At breakfast, we told our host, Ian, that we were hoping to climb the mountain known as Helvellyn and hike Striding Edge, a very narrow, knife edge path following the north/south, top ridgeline of the Helvellyn range. As it turned out, Ian, also a ranger in the Lake District, knew the area and advised us not to attempt that particular hike due to the weather forecast of high winds and possible rain. We bid him good-bye and left the Old Waterview Hotel, walking past the White Lion Inn and the Patterdale Village Store, which has hiking supplies, sandwiches and Coast to Coast memorabilia. I found and bought a good-looking C2C patch for my backpack.
Just a mile down the road from Patterdale was the village of Glenridding, where the trail turned toward Grasmere. Having decided not to tackle Helvellyn and its famous Striding Edge Walk, we would instead hike up the Grisedale Valley Route.
Trying hard not to be too disappointed, we began to walk up Grisedale’s valley, a beautiful area. We were quickly entranced by this fascinating and lush woodsy path – any disappointment faded quickly.

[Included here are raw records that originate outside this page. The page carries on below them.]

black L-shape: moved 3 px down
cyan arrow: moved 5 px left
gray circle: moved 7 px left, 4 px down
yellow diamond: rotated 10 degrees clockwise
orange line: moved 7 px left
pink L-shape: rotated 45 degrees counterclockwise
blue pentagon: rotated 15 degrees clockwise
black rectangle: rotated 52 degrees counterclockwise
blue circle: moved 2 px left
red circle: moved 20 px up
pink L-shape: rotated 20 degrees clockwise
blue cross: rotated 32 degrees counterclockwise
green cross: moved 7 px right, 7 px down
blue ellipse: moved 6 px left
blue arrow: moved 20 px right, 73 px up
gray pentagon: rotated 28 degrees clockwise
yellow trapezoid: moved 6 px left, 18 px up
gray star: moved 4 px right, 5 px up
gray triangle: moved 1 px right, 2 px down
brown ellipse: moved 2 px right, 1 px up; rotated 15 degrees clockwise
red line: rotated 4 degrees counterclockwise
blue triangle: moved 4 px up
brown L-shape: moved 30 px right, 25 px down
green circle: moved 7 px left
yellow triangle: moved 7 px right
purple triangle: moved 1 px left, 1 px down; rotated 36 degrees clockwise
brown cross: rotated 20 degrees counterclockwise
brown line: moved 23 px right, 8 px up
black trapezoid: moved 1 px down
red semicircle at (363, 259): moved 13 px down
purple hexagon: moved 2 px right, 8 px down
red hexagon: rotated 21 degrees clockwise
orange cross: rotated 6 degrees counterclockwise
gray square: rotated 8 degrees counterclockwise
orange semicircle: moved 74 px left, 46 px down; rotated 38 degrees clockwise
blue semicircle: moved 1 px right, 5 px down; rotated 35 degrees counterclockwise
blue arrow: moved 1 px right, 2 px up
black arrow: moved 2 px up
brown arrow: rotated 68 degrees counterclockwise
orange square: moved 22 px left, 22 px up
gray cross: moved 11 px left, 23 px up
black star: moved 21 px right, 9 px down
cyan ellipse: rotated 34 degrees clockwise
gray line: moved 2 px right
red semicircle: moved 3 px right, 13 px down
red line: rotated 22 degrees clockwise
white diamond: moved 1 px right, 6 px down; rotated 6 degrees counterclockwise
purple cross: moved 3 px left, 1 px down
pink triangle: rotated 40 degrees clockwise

Sheep were our constant companions on most of our trek and today was no different. At one point we had to wait for a herd of sheep and their lambs to pass before we could continue.
Our trail took us alongside Ruthwaite Beck as it flowed down through the valley and by a graceful arched bridge that crossed the beck.
Slowly ascending, we kept an eye on the Helvellyn ridge route high above us, still wondering if it could have been accomplished.
The view backward to the Grisedale Valley below us.
Towards the end of the valley, the trail became quite rocky and steep as we approached the tarn.
Finally, we got a peek at Grisdedale Tarn and knew the pass was near.
As we neared the tarn a bitter, cold wind rushed over the water, a wind that would have been colder and sharper on the mountain ridge at the top of Helvellyn, confirming for us that we had made the right decision to stay off the top of Helvellyn. I would not have wanted to be blown around by this wind on a steep, narrow trail.
At last, the pass was reached!
Our next objective was now in view, down the Great Tongue to the lovely, green valley where the beautiful Grasmere and the village by the same name were located.
Hiking down the trail to Grasmere, we encounted Herdwick sheep which are native to the Lake District, very hearty, able to live off the land and do not stray.
Our descent provided wonderful views of this gorgeous part of the Lake District.
I checked into my very cozy, attractive B&B, The Silver Lea, while Deb, Hannah and Kait checked in at the Youth Hostel just down the road. Unfortunately, that B&B has since closed permanently.
Grasmere was a delightful village to stroll around, taking in the sights. It was also a tourist trap – bus loads of vacationers were wandering around enjoying the many shops. William Wordsworth lived here for 14 years and thought it to be the loveliest place on earth. The gray stone buildings covered in ivy and sprinkled with flowers made for a charming community.
We bought gingerbread at Sarah Nelson’s Gingerbread Shop before having dinner at the Dove and Olive Branch Pub. By that evening the throngs of tourists had left the area in their buses, and we could enjoy a relaxing walk through the now quiet village.